When it comes to self-improvement, we often concentrate on learning something new. But sometimes you might want to consider improving something you're already good at, rather than addressing one of your weaknesses. Too often we focus on our negatives. But if you can strengthen something you're already good at, you could become extraordinary at it. The benefits of that to your small business could be spectacular.
It’s never wrong to embrace and address your failures, that way you will learn from them. If you go into new experiences and learning situations with the mindset that you will achieve, you are more likely to do so. Carol Dweck, author of “Mindset: The New Psychology of Success”, says that successful people have a growth mindset and that they “believe that even basic talents and abilities can be developed over time through experience, mentorship, and so on. And these are the people who go for it. They’re not always worried about how smart they are, how they’ll look, what a mistake will mean. They challenge themselves and grow.”

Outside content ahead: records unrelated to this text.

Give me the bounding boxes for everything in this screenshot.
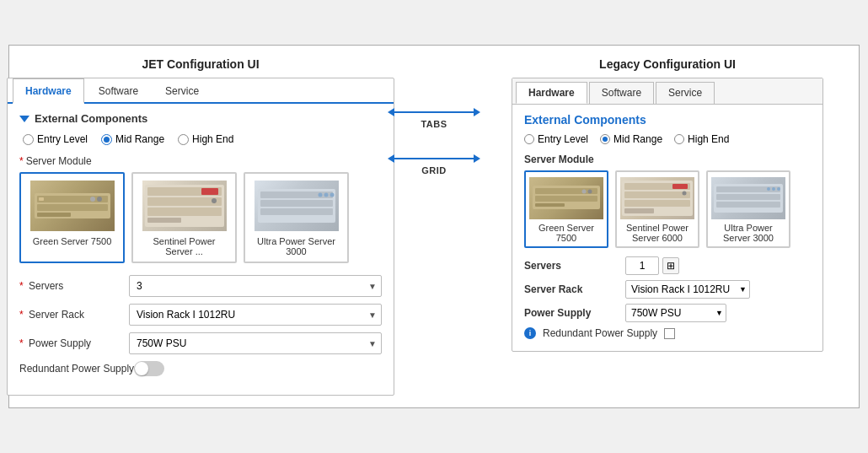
- svg-rect-12: [201, 188, 218, 195]
- svg-rect-2: [37, 204, 108, 211]
- svg-rect-36: [716, 194, 780, 200]
- legacy-panel: Legacy Configuration UI Hardware Softwar…: [485, 57, 850, 352]
- legacy-tab-software[interactable]: Software: [589, 82, 654, 104]
- jet-tab-software[interactable]: Software: [86, 78, 151, 104]
- tabs-arrow-group: TABS: [388, 108, 480, 129]
- legacy-radio-entry[interactable]: Entry Level: [524, 133, 588, 145]
- legacy-radio-mid[interactable]: Mid Range: [600, 133, 662, 145]
- legacy-radio-mid-label: Mid Range: [613, 133, 662, 145]
- svg-rect-29: [624, 191, 690, 198]
- legacy-radio-high-label: High End: [688, 133, 729, 145]
- jet-server-image-2: [142, 181, 227, 231]
- legacy-redundant-checkbox[interactable]: [664, 328, 675, 339]
- jet-section-title: External Components: [35, 112, 147, 125]
- server1-svg: [30, 181, 115, 231]
- legacy-tab-hardware[interactable]: Hardware: [516, 82, 587, 104]
- legacy-servers-row: Servers ⊞: [524, 256, 811, 275]
- server2-svg: [142, 181, 227, 231]
- stepper-icon[interactable]: ⊞: [662, 257, 679, 274]
- legacy-psu-select[interactable]: 750W PSU: [625, 304, 726, 322]
- legacy-servers-input[interactable]: [625, 256, 659, 275]
- jet-psu-select[interactable]: 750W PSU: [129, 332, 382, 354]
- svg-rect-32: [672, 184, 688, 189]
- jet-rack-select-wrapper: Vision Rack I 1012RU ▼: [129, 304, 382, 326]
- svg-point-13: [212, 198, 217, 203]
- req-star3: *: [19, 337, 26, 349]
- svg-rect-30: [624, 200, 690, 207]
- jet-radio-high-btn[interactable]: [178, 134, 189, 145]
- legacy-redundant-row: i Redundant Power Supply: [524, 327, 811, 339]
- legacy-server-card-2[interactable]: Sentinel Power Server 6000: [615, 170, 699, 248]
- jet-radio-mid[interactable]: Mid Range: [101, 133, 164, 145]
- legacy-radio-high-btn[interactable]: [674, 134, 684, 144]
- svg-point-4: [97, 197, 102, 202]
- legacy-server-image-2: [620, 177, 694, 219]
- grid-arrow-label: GRID: [421, 165, 447, 175]
- svg-point-18: [318, 193, 322, 197]
- jet-radio-high[interactable]: High End: [178, 133, 233, 145]
- server3-svg: [255, 181, 339, 231]
- jet-server-image-1: [30, 181, 115, 231]
- jet-title: JET Configuration UI: [142, 57, 259, 71]
- jet-tab-service[interactable]: Service: [153, 78, 212, 104]
- jet-tab-hardware[interactable]: Hardware: [13, 78, 84, 104]
- legacy-server-module-label: Server Module: [524, 154, 811, 165]
- legacy-rack-label: Server Rack: [524, 283, 625, 295]
- legacy-server3-svg: [711, 177, 785, 219]
- jet-servers-row: * Servers 3 1 2 ▼: [19, 275, 382, 297]
- jet-psu-row: * Power Supply 750W PSU ▼: [19, 332, 382, 354]
- jet-panel: JET Configuration UI Hardware Software S…: [18, 57, 383, 396]
- legacy-psu-select-wrapper: 750W PSU ▼: [625, 304, 726, 322]
- legacy-server-image-3: [711, 177, 785, 219]
- legacy-rack-select[interactable]: Vision Rack I 1012RU: [625, 280, 750, 299]
- tabs-arrow-left: [388, 108, 394, 116]
- jet-rack-select[interactable]: Vision Rack I 1012RU: [129, 304, 382, 326]
- legacy-server-card-3[interactable]: Ultra Power Server 3000: [706, 170, 790, 248]
- tabs-arrow-shaft: [394, 111, 474, 113]
- jet-redundant-toggle[interactable]: [134, 361, 164, 376]
- jet-servers-select[interactable]: 3 1 2: [129, 275, 382, 297]
- jet-server-card-3[interactable]: Ultra Power Server 3000: [244, 172, 349, 263]
- legacy-server-card-1[interactable]: Green Server 7500: [524, 170, 608, 248]
- tabs-arrow-label: TABS: [421, 119, 447, 129]
- jet-rack-label: * Server Rack: [19, 309, 129, 321]
- jet-server-grid: Green Server 7500: [19, 172, 382, 263]
- svg-point-38: [767, 187, 770, 191]
- grid-arrow-shaft: [394, 158, 474, 159]
- tabs-arrow-right: [474, 108, 480, 116]
- main-wrapper: JET Configuration UI Hardware Software S…: [8, 45, 860, 408]
- jet-redundant-toggle-wrapper: [134, 361, 164, 376]
- legacy-psu-row: Power Supply 750W PSU ▼: [524, 304, 811, 322]
- jet-radio-entry[interactable]: Entry Level: [23, 133, 88, 145]
- legacy-title: Legacy Configuration UI: [599, 57, 736, 71]
- jet-server-image-3: [255, 181, 339, 231]
- legacy-section-title: External Components: [524, 113, 811, 127]
- tabs-double-arrow: [388, 108, 480, 116]
- svg-point-26: [582, 190, 587, 194]
- jet-rack-row: * Server Rack Vision Rack I 1012RU ▼: [19, 304, 382, 326]
- svg-rect-23: [535, 196, 597, 202]
- jet-tabs-bar: Hardware Software Service: [8, 78, 394, 104]
- jet-server-card-2[interactable]: Sentinel Power Server ...: [131, 172, 237, 263]
- legacy-radio-mid-btn[interactable]: [600, 134, 610, 144]
- jet-radio-entry-label: Entry Level: [37, 133, 88, 145]
- legacy-radio-entry-btn[interactable]: [524, 134, 534, 144]
- jet-servers-select-wrapper: 3 1 2 ▼: [129, 275, 382, 297]
- jet-server-module-label: *Server Module: [19, 155, 382, 167]
- jet-redundant-row: Redundant Power Supply: [19, 361, 382, 376]
- legacy-server1-name: Green Server 7500: [529, 223, 603, 243]
- legacy-radio-entry-label: Entry Level: [538, 133, 588, 145]
- jet-radio-entry-btn[interactable]: [23, 134, 34, 145]
- jet-server1-name: Green Server 7500: [33, 236, 112, 246]
- comparison-container: JET Configuration UI Hardware Software S…: [8, 45, 860, 408]
- jet-server-card-1[interactable]: Green Server 7500: [19, 172, 125, 263]
- collapse-icon[interactable]: [19, 116, 29, 122]
- legacy-radio-high[interactable]: High End: [674, 133, 729, 145]
- jet-redundant-label: Redundant Power Supply: [19, 363, 134, 375]
- svg-point-5: [90, 197, 95, 202]
- jet-radio-mid-btn[interactable]: [101, 134, 112, 145]
- svg-rect-6: [39, 197, 44, 201]
- toggle-knob: [135, 362, 148, 375]
- legacy-redundant-label: Redundant Power Supply: [543, 327, 657, 339]
- legacy-tab-service[interactable]: Service: [656, 82, 715, 104]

Try to take something from every personal encounter you have. Most people we come across day to day can teach us something that we can then apply in our own lives. At the simplest level, the friendly customer service you received when you picked up your morning coffee will probably have brightened your day. Can you then apply that attitude in your next encounter and make someone else similarly happy? Try also to be open to new opinions and new ways of doing things; you never know what you might learn.
It is sometimes best to study one thing in great depth than to learn lots of things at a more superficial level. You may have identified a few aspects of your character that you want to address in your personal development plan. It's almost a given that you won't be able to take on everything at once. So address one thing at a time and dedicate enough time and resource to it so that you can approach it more deeply and thoroughly than you otherwise might have been able to.
Set aside the time to spend on yourself. Put your own development at the top of your agenda and focus thoroughly on it. Unless you apply yourself, your new learning won’t become a habit and things will gradually wane. Besides, you’re worth it.
Measuring your progress along the way allows you to adjust your plan if you are not on track. If something's not working, you might need to stretch a deadline or adjust the objectives or the strategy itself. If you at least know that it's not working, you can then ask why. You can additionally consider how you might be able to make it work and what you have learned from it.